#### [Assignment]
Use the entries below and reproduce exactly the lines from the one containing "Gleichzeitig ist das" down to the one containing "KloHäuschen soviel Zeit wie möglich verbringt", both of them included.

--*--

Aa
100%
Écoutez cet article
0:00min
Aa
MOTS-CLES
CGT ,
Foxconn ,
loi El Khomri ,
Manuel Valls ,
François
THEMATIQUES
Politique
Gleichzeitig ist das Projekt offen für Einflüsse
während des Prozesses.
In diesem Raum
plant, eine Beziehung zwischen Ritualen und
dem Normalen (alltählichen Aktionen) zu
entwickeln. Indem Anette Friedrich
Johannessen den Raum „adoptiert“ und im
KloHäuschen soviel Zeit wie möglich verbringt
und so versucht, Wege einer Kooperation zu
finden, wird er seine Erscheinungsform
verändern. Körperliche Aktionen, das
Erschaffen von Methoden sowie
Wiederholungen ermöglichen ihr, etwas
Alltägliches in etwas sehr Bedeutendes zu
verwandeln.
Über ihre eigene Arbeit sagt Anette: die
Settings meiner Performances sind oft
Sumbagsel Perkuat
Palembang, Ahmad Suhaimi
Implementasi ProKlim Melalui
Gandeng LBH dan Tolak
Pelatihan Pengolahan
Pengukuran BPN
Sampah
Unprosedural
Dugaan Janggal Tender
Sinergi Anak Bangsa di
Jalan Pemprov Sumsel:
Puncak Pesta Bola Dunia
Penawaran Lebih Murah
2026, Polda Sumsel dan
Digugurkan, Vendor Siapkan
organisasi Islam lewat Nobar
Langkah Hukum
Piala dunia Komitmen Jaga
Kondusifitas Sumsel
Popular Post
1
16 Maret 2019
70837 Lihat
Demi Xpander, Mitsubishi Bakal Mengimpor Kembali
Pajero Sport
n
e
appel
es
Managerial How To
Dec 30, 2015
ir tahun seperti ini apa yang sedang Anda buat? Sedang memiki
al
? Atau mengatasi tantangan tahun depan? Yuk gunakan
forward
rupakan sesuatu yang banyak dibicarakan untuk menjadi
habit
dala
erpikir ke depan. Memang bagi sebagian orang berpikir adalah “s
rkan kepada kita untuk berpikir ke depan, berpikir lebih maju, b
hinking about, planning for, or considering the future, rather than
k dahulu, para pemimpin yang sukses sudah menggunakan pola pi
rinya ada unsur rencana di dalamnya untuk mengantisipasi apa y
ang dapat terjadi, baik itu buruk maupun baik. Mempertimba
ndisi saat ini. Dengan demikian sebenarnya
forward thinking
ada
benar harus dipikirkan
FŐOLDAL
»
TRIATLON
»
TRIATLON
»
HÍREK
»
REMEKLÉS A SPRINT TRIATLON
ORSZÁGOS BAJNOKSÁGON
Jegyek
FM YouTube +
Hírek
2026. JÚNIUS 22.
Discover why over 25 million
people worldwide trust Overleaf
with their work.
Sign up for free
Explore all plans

--*--

#### [Answer box]
Gleichzeitig ist das Projekt offen für Einflüsse
während des Prozesses.
In diesem Raum
plant, eine Beziehung zwischen Ritualen und
dem Normalen (alltählichen Aktionen) zu
entwickeln. Indem Anette Friedrich
Johannessen den Raum „adoptiert“ und im
KloHäuschen soviel Zeit wie möglich verbringt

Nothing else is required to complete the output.